Offenstadt G, Guidet B, Staikowsky F
Service de réanimation polyvalente, hôpital Saint-Antoine, Paris.
Rev Prat. 1990 Oct 1;40(22):2036-41.
The definition of metabolic acidosis (MA) is a primary decrease in plasma bicarbonate concentration. The visceral consequences are largely dependent on the degree of acidosis and the rapidity of its onset; they have been studied mainly in animal studies and therefore, extrapolation to the clinical situation should be cautious. The MA can be classified in two groups according to whether the anionic serum gap is increased or normal (hyperchloremic acidosis). The etiologies of the first group are lactic acidosis, the cetoacidoses and renal failure. The hyperchloremic acidoses usually result from gastro-intestinal bicarbonate losses; the biochemical diagnosis of rarer causes of hyperchloremic acidosis is facilitated by measuring the serum potassium, urinary pH and the urinary anionic gap. Although all causes of MA must be treated, the use of bicarbonate should be discussed in each individual case.
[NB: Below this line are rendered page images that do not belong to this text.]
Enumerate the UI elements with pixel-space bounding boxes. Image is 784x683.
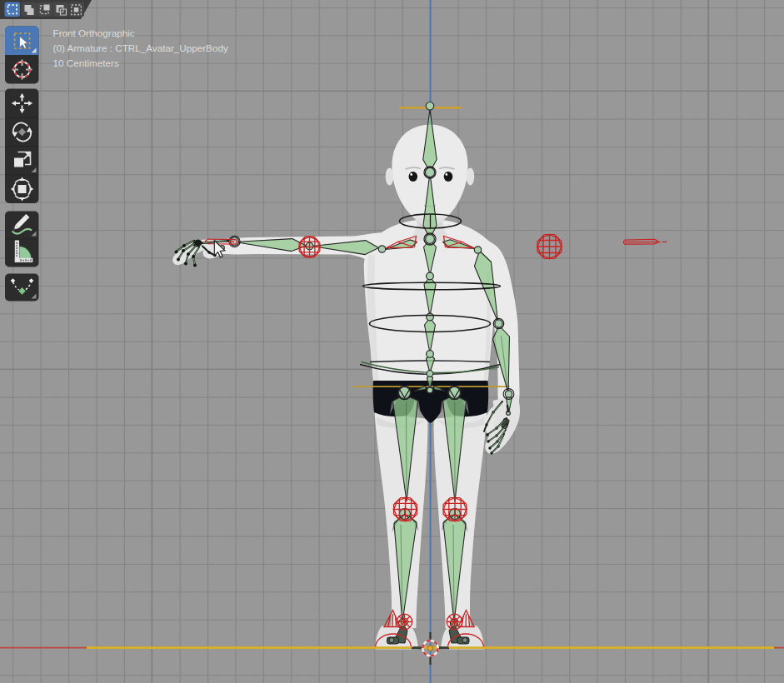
svg-text:(0) Armature : CTRL_Avatar_Upp: (0) Armature : CTRL_Avatar_UpperBody [53,42,228,53]
svg-text:10 Centimeters: 10 Centimeters [53,57,119,68]
svg-text:Front Orthographic: Front Orthographic [53,27,135,38]
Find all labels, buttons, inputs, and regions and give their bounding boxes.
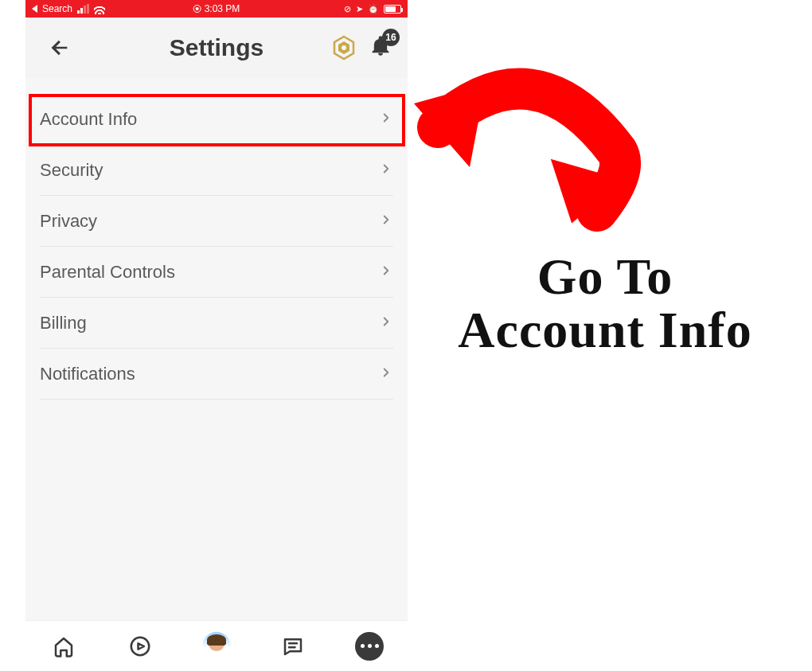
battery-icon (384, 5, 401, 14)
settings-item-billing[interactable]: Billing (40, 298, 393, 349)
settings-item-parental-controls[interactable]: Parental Controls (40, 247, 393, 298)
chevron-right-icon (379, 162, 393, 179)
annotation-overlay: Go To Account Info (414, 56, 796, 357)
chevron-left-icon (49, 37, 71, 59)
chevron-right-icon (379, 213, 393, 230)
more-icon (355, 632, 384, 661)
svg-point-2 (342, 45, 346, 50)
notification-badge: 16 (382, 29, 400, 46)
title-bar: Settings 16 (25, 18, 408, 78)
chat-icon (281, 634, 305, 658)
row-label: Parental Controls (40, 262, 175, 283)
tab-chat[interactable] (279, 632, 307, 661)
settings-item-security[interactable]: Security (40, 145, 393, 196)
row-label: Account Info (40, 109, 137, 130)
status-bar-right: ⊘ ➤ ⏰ (344, 5, 401, 14)
chevron-right-icon (379, 365, 393, 383)
phone-frame: Search 3:03 PM ⊘ ➤ ⏰ Settings 16 (25, 0, 408, 671)
robux-icon[interactable] (331, 35, 357, 60)
tab-more[interactable] (355, 632, 384, 661)
tab-home[interactable] (49, 632, 78, 661)
cellular-signal-icon (77, 4, 89, 14)
back-button[interactable] (48, 36, 72, 60)
svg-point-3 (131, 637, 150, 655)
title-actions: 16 (331, 35, 392, 60)
status-bar: Search 3:03 PM ⊘ ➤ ⏰ (25, 0, 408, 18)
tab-avatar[interactable] (202, 632, 231, 661)
lock-icon: ⊘ (344, 5, 351, 14)
notifications-button[interactable]: 16 (369, 35, 392, 60)
chevron-right-icon (379, 314, 393, 332)
row-label: Billing (40, 313, 87, 334)
play-circle-icon (128, 634, 152, 658)
status-bar-center: 3:03 PM (193, 3, 240, 14)
location-icon: ➤ (356, 5, 363, 14)
avatar-icon (202, 632, 231, 661)
annotation-line2: Account Info (414, 303, 796, 357)
annotation-line1: Go To (414, 250, 796, 303)
status-back-label[interactable]: Search (42, 3, 72, 14)
recording-icon (193, 5, 201, 13)
settings-item-account-info[interactable]: Account Info (40, 94, 393, 145)
curved-arrow-icon (414, 56, 796, 242)
home-icon (52, 634, 76, 658)
settings-list: Account Info Security Privacy Parental C… (25, 78, 408, 620)
settings-item-notifications[interactable]: Notifications (40, 349, 393, 400)
settings-item-privacy[interactable]: Privacy (40, 196, 393, 247)
tab-discover[interactable] (126, 632, 154, 661)
row-label: Notifications (40, 364, 135, 384)
chevron-right-icon (379, 111, 393, 128)
annotation-text: Go To Account Info (414, 250, 796, 357)
back-triangle-icon (32, 5, 37, 13)
row-label: Privacy (40, 211, 97, 232)
status-bar-left: Search (32, 3, 105, 14)
chevron-right-icon (379, 263, 393, 281)
alarm-icon: ⏰ (368, 5, 379, 14)
wifi-icon (94, 3, 105, 14)
bottom-tab-bar (25, 620, 408, 671)
row-label: Security (40, 160, 103, 181)
page-title: Settings (170, 34, 264, 61)
status-time: 3:03 PM (205, 3, 240, 14)
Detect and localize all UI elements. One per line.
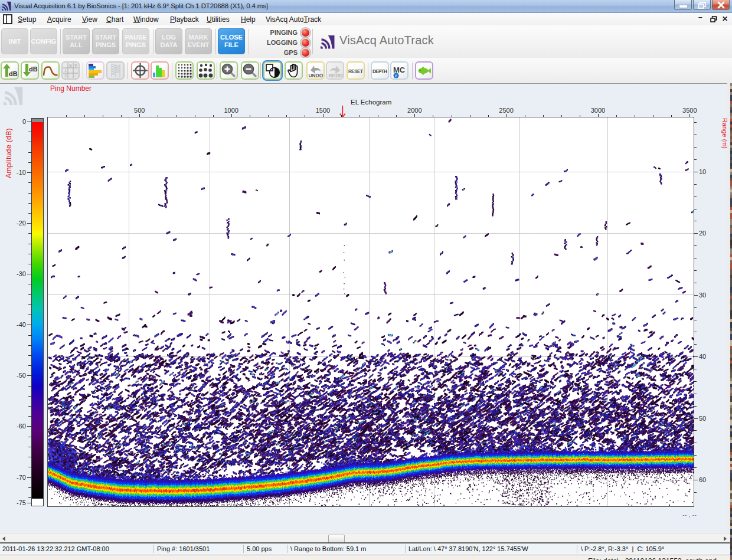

代谢性酸中毒(MA)的定义是血浆碳酸氢盐浓度原发性降低。其内在后果很大程度上取决于酸中毒的程度及其发作的速度;这些后果主要在动物研究中进行了探讨,因此,外推至临床情况时应谨慎。根据阴离子血清间隙是增加还是正常(高氯性酸中毒),MA可分为两组。第一组的病因是乳酸酸中毒、酮症酸中毒和肾衰竭。高氯性酸中毒通常由胃肠道碳酸氢盐丢失引起;通过测量血清钾、尿液pH值和尿液阴离子间隙有助于对罕见的高氯性酸中毒病因进行生化诊断。尽管所有MA病因都必须进行治疗,但在每个具体病例中都应讨论碳酸氢盐的使用。